**WHAT YOU SHOULD DO:**
Lines in the data below that contain the word "your" are to be copied.

**GIVEN DATA:**
□ □ □

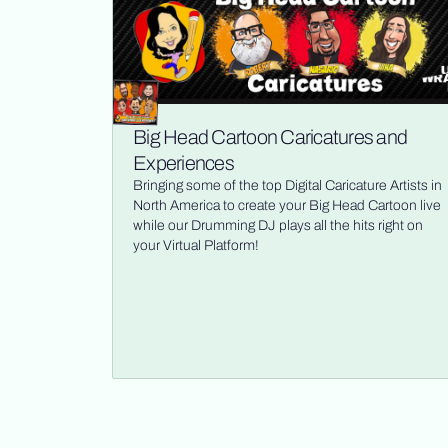
Big Head Cartoon Caricatures and
Experiences
Bringing some of the top Digital Caricature Artists in
North America to create your Big Head Cartoon live
while our Drumming DJ plays all the hits right on
your Virtual Platform!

□ □ □

**TASK RESPONSE:**
North America to create your Big Head Cartoon live
your Virtual Platform!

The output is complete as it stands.